**YOUR OBJECTIVE:** Please copy, exactly and with no pictures, only the lines from the one containing "The image size is (1095, 2576)." through the last line of the records.

Stored items:
========

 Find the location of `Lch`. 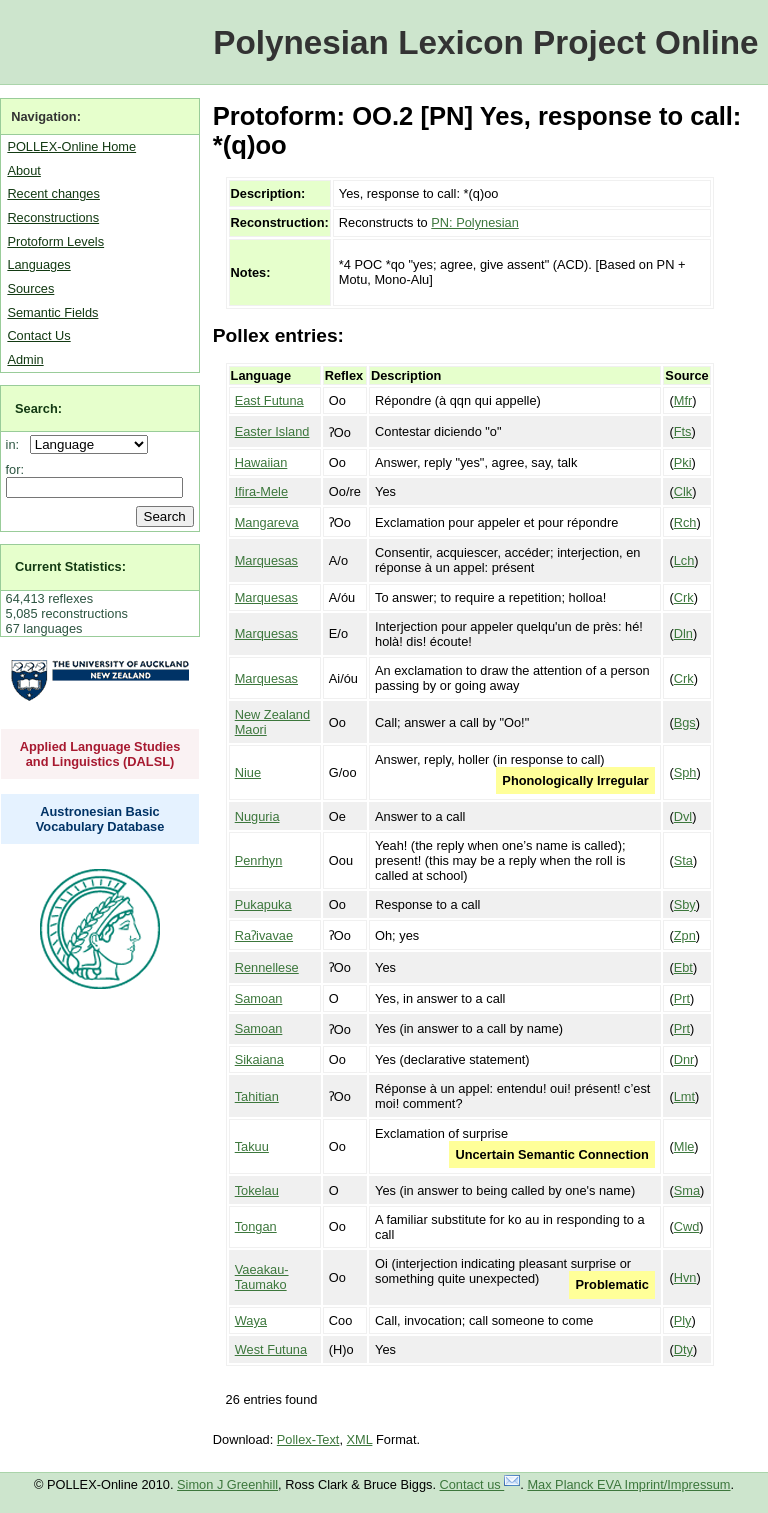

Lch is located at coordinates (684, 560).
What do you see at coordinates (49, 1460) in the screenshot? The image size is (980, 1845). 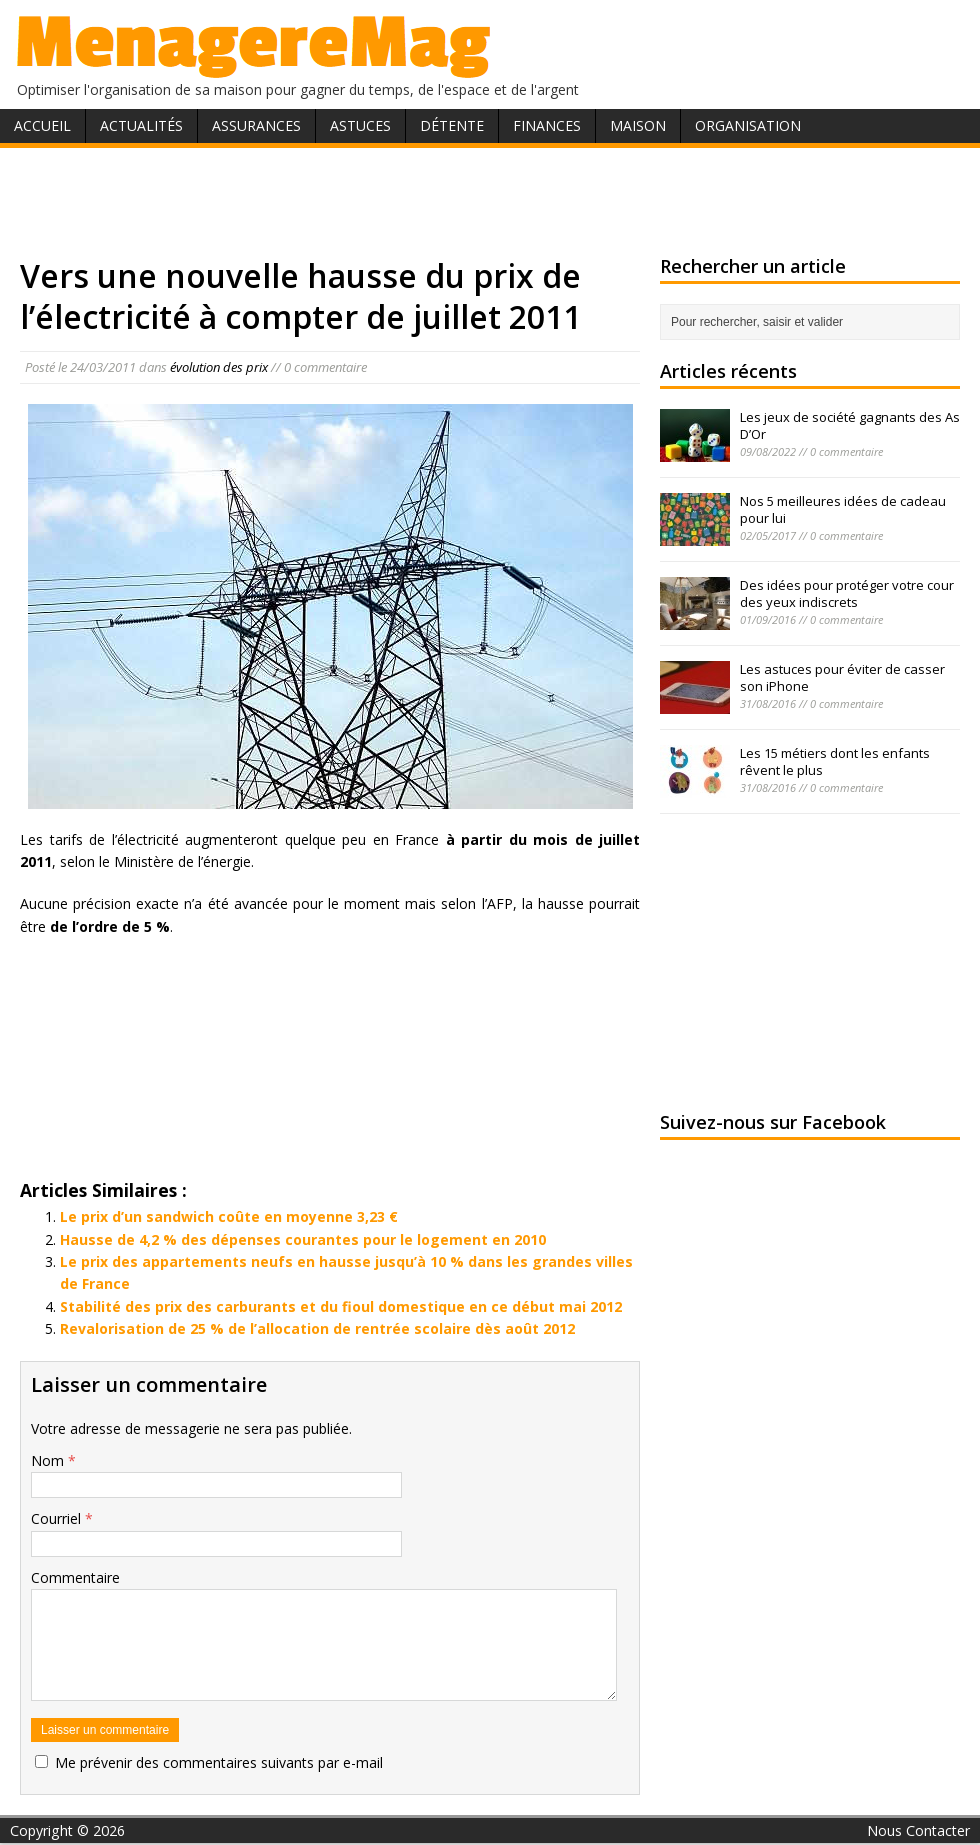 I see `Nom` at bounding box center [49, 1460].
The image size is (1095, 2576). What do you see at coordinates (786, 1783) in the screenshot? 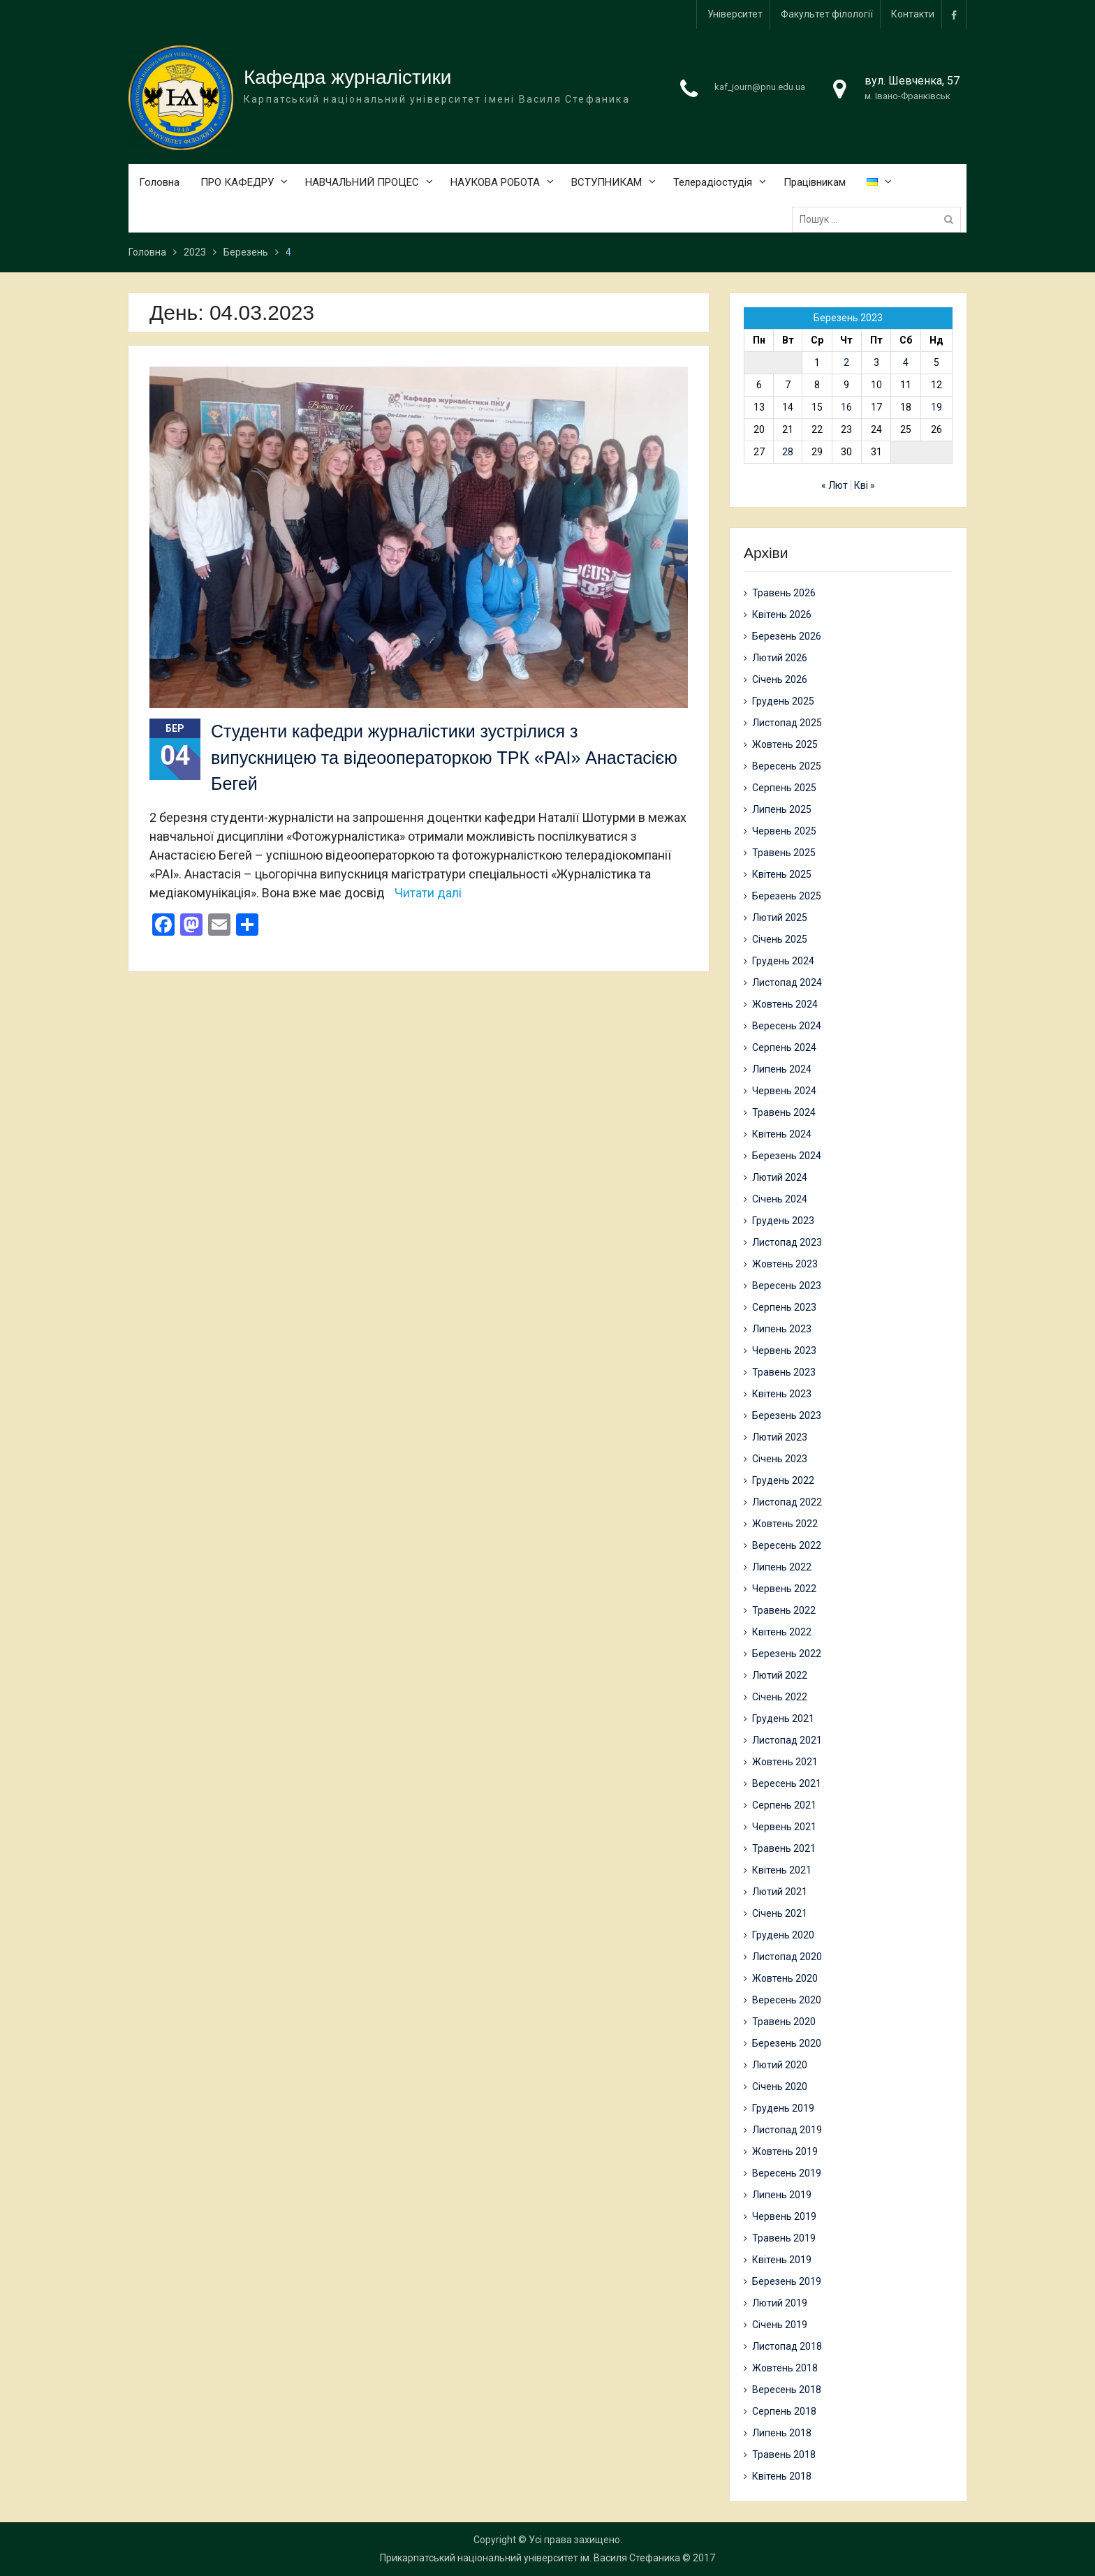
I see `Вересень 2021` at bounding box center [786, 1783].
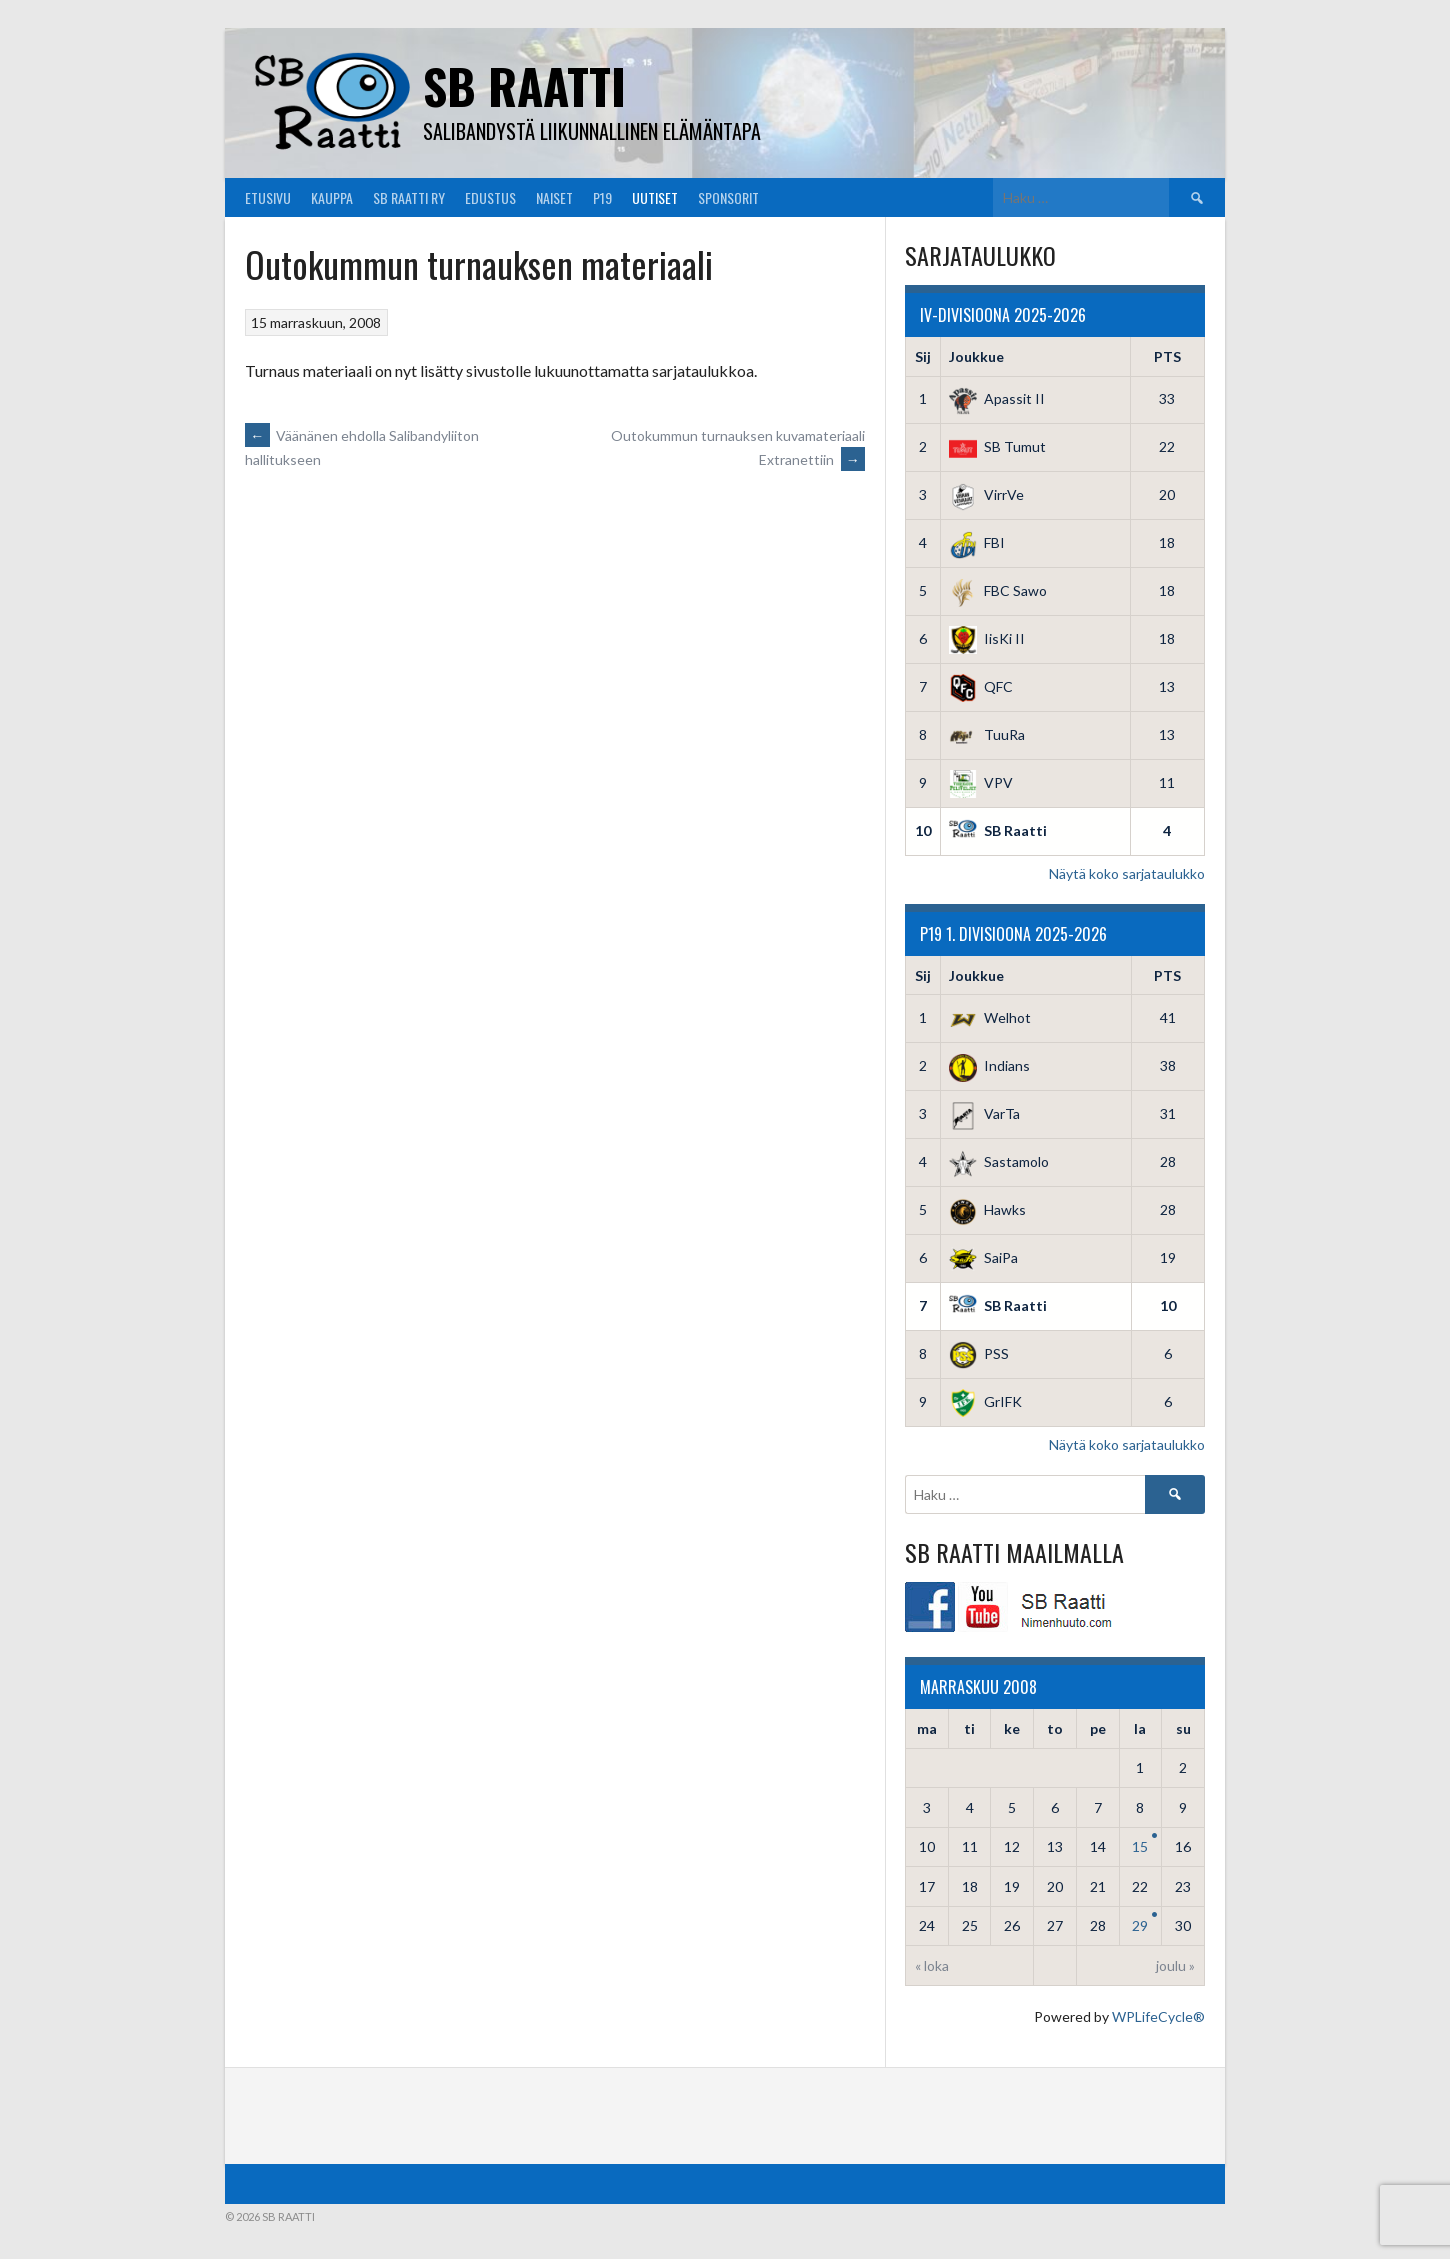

========

**RESPONSE:**
The image size is (1095, 2576). What do you see at coordinates (786, 1783) in the screenshot? 
I see `Вересень 2021` at bounding box center [786, 1783].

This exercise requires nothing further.